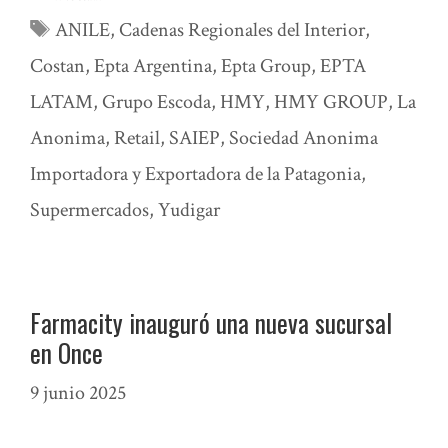
Etiquetas
ANILE
,
Cadenas Regionales del Interior
,
Costan
,
Epta Argentina
,
Epta Group
,
EPTA
LATAM
,
Grupo Escoda
,
HMY
,
HMY GROUP
,
La
Anonima
,
Retail
,
SAIEP
,
Sociedad Anonima
Importadora y Exportadora de la Patagonia
,
Supermercados
,
Yudigar
Farmacity inauguró una nueva sucursal
en Once
9 junio 2025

▶ [TASK OBJECTIVE]:
A verbatim transcription of the records, pictures excluded, is the required output.

▶ [SOLUTION FOR THIS EXERCISE]:
Etiquetas
ANILE
,
Cadenas Regionales del Interior
,
Costan
,
Epta Argentina
,
Epta Group
,
EPTA
LATAM
,
Grupo Escoda
,
HMY
,
HMY GROUP
,
La
Anonima
,
Retail
,
SAIEP
,
Sociedad Anonima
Importadora y Exportadora de la Patagonia
,
Supermercados
,
Yudigar
Farmacity inauguró una nueva sucursal
en Once
9 junio 2025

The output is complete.